FONTES DE HILARIDADE
Vianney Mesquita*
Tanto maior é o erro quanto mais grave é o que o comete. [FERNANDO DE ROJAS –
dramaturgo espanhol- YLa Puebla de Montalbán
(Toledo), 1470; † Talavera de la Reina,
1541].
A tarefa de revisão textual constitui atividade por
demais cansativa, em especial se o autor é iniciante no ofício, intenta ser (ou
verdadeiramente é) simplório em excesso, e – o pior de todos os defeitos –
quando não domina a pontuação, tampouco a colocação correta dos sinais
diacríticos ou acentos, de modo a exigir, de quem repassa o conteúdo do
trabalho então relatoriado, o alcance do seu raciocínio, a fim de poder concertar
as ideias no mesmo passo em que conserta os deslizes.

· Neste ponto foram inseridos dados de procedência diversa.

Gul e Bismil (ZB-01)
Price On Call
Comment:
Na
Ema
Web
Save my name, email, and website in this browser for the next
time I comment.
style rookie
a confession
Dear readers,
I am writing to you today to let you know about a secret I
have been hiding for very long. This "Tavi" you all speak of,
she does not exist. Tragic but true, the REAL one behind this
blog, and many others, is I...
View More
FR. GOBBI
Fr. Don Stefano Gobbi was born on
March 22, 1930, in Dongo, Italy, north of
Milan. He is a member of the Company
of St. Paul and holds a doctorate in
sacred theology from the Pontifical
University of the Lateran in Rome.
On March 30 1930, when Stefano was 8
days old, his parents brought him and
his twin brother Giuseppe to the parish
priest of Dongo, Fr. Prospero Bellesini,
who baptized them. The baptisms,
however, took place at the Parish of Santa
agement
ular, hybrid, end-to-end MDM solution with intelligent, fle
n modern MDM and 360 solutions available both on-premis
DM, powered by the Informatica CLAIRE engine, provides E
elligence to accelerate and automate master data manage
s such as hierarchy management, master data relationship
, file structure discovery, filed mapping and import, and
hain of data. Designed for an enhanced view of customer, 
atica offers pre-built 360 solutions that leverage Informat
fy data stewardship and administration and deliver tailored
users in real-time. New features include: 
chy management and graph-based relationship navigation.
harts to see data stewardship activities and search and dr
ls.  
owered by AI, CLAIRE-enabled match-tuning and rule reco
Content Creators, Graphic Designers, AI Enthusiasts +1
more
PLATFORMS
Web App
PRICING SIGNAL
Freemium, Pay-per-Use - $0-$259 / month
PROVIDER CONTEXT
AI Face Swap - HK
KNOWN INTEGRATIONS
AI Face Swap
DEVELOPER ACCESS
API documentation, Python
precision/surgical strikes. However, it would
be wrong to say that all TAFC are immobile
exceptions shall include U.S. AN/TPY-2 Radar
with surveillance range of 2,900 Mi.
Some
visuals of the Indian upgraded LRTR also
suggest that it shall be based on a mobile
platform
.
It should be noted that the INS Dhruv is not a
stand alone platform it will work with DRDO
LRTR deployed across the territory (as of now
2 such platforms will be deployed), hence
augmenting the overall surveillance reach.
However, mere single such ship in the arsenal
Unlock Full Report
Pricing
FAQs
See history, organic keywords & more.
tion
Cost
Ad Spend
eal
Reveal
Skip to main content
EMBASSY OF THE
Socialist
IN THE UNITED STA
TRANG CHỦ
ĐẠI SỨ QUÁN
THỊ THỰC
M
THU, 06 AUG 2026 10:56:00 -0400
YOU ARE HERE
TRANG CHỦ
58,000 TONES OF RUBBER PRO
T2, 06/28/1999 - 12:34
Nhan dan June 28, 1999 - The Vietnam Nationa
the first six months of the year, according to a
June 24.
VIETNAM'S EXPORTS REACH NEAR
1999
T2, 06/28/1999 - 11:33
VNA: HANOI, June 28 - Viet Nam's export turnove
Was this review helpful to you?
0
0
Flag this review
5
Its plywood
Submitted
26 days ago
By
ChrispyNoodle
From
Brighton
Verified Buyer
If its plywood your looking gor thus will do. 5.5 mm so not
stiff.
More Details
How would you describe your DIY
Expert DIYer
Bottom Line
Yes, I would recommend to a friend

De tal modo – e até sob conselho médico, que o diga
o cirurgião cardíaco Dr. Valdester Cavalcante Pinto Junior – procuro
descometer-me dos trabalhos a mim confiados, divertindo-me, a modo cidadão e
com a necessária urbanidade, à custa de lances engraçados ocorrentes no contato
com os textos que me vêm à joeira e procedente de muitos pagos onde se pratica
a Língua Portuguesa, em múltiplas vertentes do conhecimento, da Mitologia até a
Matemática, passando pelas Ciências da Saúde, as Ciências Corológicas e da
Terra (o repertório mais apreciado por mim), História Natural e demais origens
do saber em parte ordenado.
Na produção de escritos científicos e literários,
em especial os mais longos e densos, de 50 a 500 folhas (verso e anverso), a
fadiga do autor é notada, muitas vezes, depois de algumas dezenas de páginas,
quando descura, naturalmente, por exemplo, das regras de regência, colocação
clítica e concordância nominal e verbal, rendido ao emprego da língua culta,
mercê das exigências impostas ao produtor de teores de Ciência, especialmente a
instâncias de tempo, para conquista de um título universitário stricto sensu, aprovação em concurso,
ascensão funcional no trabalho e coisas assemelhadas.
A este respeito, aliás, em contato com futuros
consulentes, costumo recomendar atenção redobrada na ideação propriamente dita,
no fulcro da verdade por eles demandada, sem se incomodarem, enquanto as novas
ideias sob exame dos produtores não se oferecem ao julgamento da comunidade
estudiosa, com os então detalhes comunicacionais em Língua Portuguesa,
porquanto tencionam submeter suas peças ao crivo de um revedor de ofício, de
tal modo a conceder mais prazo, pois economizado o tempo de atenção com a
gramática e o jeito peculiar de escrever, verbi
gratia.
O revisor de textos (com missão bem diversa daquela
de revedor meramente de provas gráficas), por conseguinte, terá a
responsabilidade de varrer os desacertos e inexatidões, os caxorros e extratos
sociais que situam em cheque o
relatório da pesquisa, fazendo-o escorreito, deseixado de qualquer senão
gramatical, consoante as três imperfeições há pouco expressas em itálico, e, se
possível, maximizando o estilo, pois, mesmo em redações desse gênero, a língua,
concernentemente à textura elocutória, pode exibir um autor com maneira diversa
de tornear, fora da vala comum das elocuções terra-a-terra, triviais, em
atenção ao juízo do Conde de Buffon, para quem o estilo é a própria pessoa (le style c’est l’homme).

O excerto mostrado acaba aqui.